Last week I got the news that corona19 has claimed Earl Fuller. Here are a few words in tribute to a Black British champion. 

I first heard about Earl in 2018. The Mercian Regimental Museum enabled me to conduct oral testimony research with three former Sergeant Majors of the Worcestershire and Sherwood Foresters Regiment: present-day contributors to a 300-year history of Black soldiers in the regiment, dating from 1759. The interviews revealed outstanding achievers: who joined the army of 1980s Britain as adolescents; built achievement on achievement, earning respect and challenging attitudes along the way. They all spoke warmly of a pioneer who inspired them, Earl Fuller – the Regiment’s first Black Drum Major. 
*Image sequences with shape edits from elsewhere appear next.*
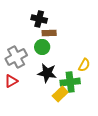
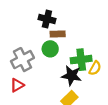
black star: (47, 73) -> (72, 76), moved
green cross: (70, 82) -> (81, 60), moved

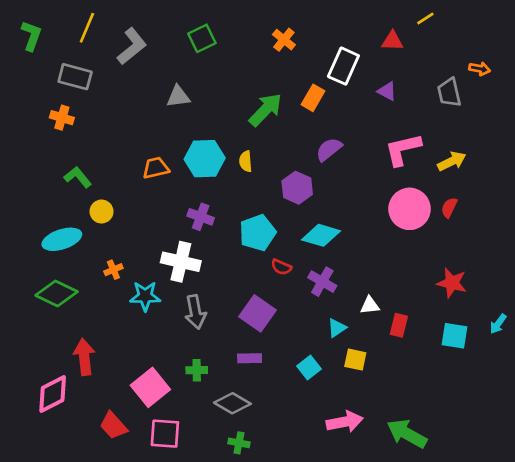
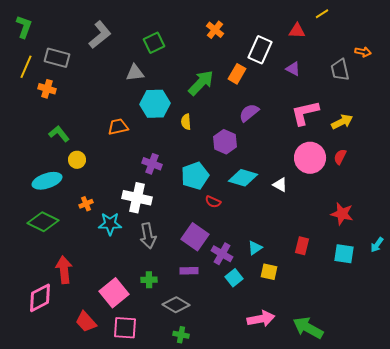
yellow line: (87, 28) -> (26, 67), moved
green square: (202, 38) -> (154, 43), moved
cyan hexagon: (205, 159) -> (155, 104), moved
purple cross: (322, 282) -> (222, 254), moved
white triangle: (370, 305) -> (280, 185), moved, turned 35

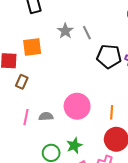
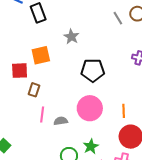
gray line: (87, 33) -> (118, 18), moved
black pentagon: (109, 56) -> (93, 70), moved
pink line: (26, 117) -> (42, 115), moved

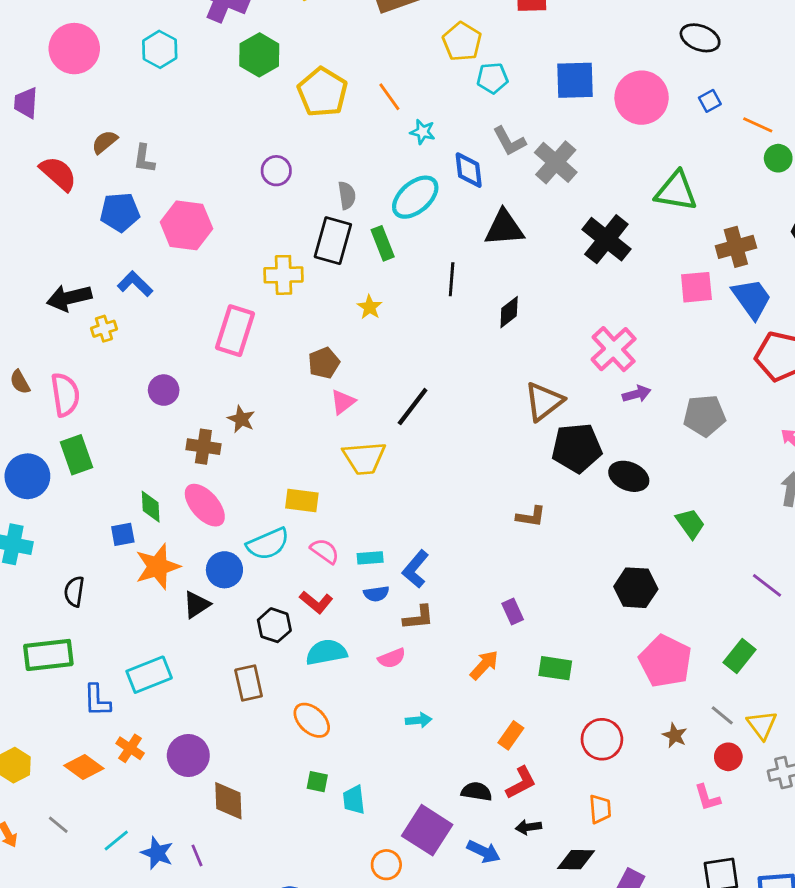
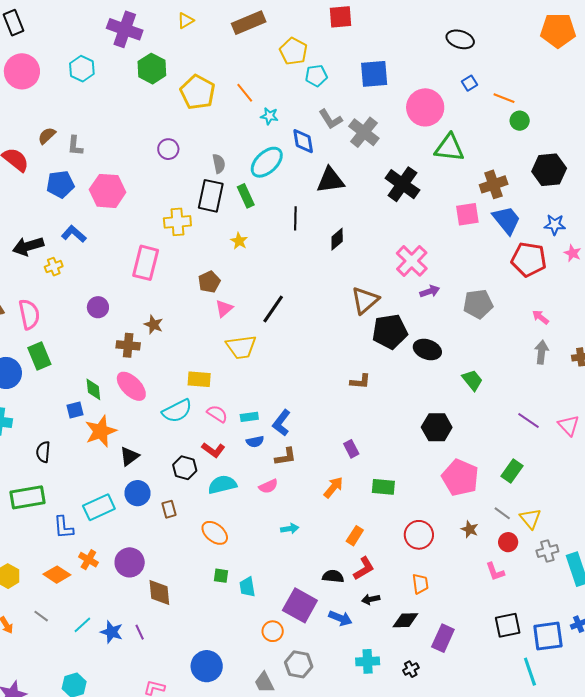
pink circle: (642, 98) -> (425, 107), moved
blue circle: (224, 570) -> (138, 493), moved
brown rectangle: (249, 683) -> (169, 509), size x0.7

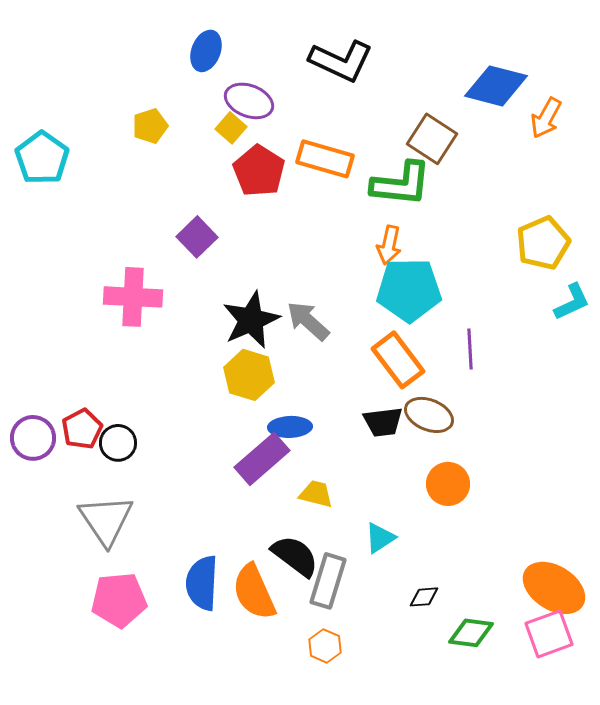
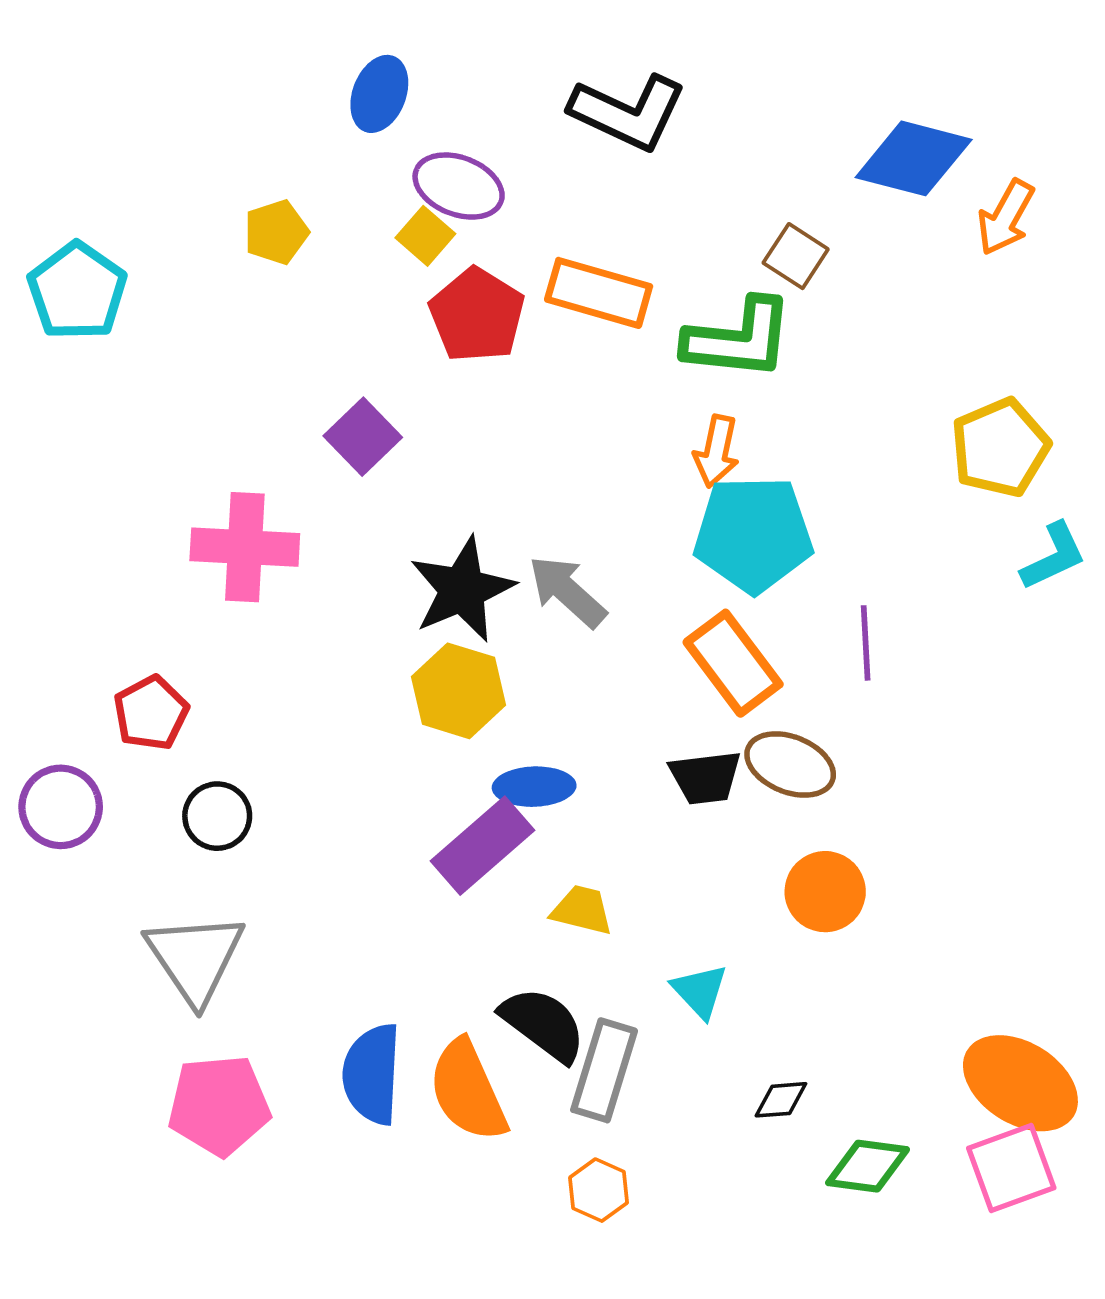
brown square: (432, 139) -> (796, 256), size x0.7
red pentagon: (82, 429) -> (151, 713), moved
cyan triangle: (380, 538) -> (700, 991), turned -40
Earl Fuller was born in Kingston Jamaica in 1959, and migrated to Britain, aged 10. His distinguished army career began in 1975 as a Junior Soldier. Milestone followed milestone: joining the regiment’s elite Corps of Drummers; promotions; recognition of his quality, a spotlight that earned him a highly symbolic career high in 1985 – joining HMS Nottingham as a ceremonial drummer/bugler escorting the Queen’s Commonwealth tour of the Caribbean. Seen through the lens of Black History, Earl wins my award for another achievement – for me he is a Black British champion, who shaped attitudes within the forces; among countless dignitaries and officials; and the public at large – in the UK and around the globe.

I never met Earl. But my oral testimony interviews with his former army comrades left a powerful sense that he had inspired them and so many others. Along with his many comrades and friends, I send his family my deepest condolences.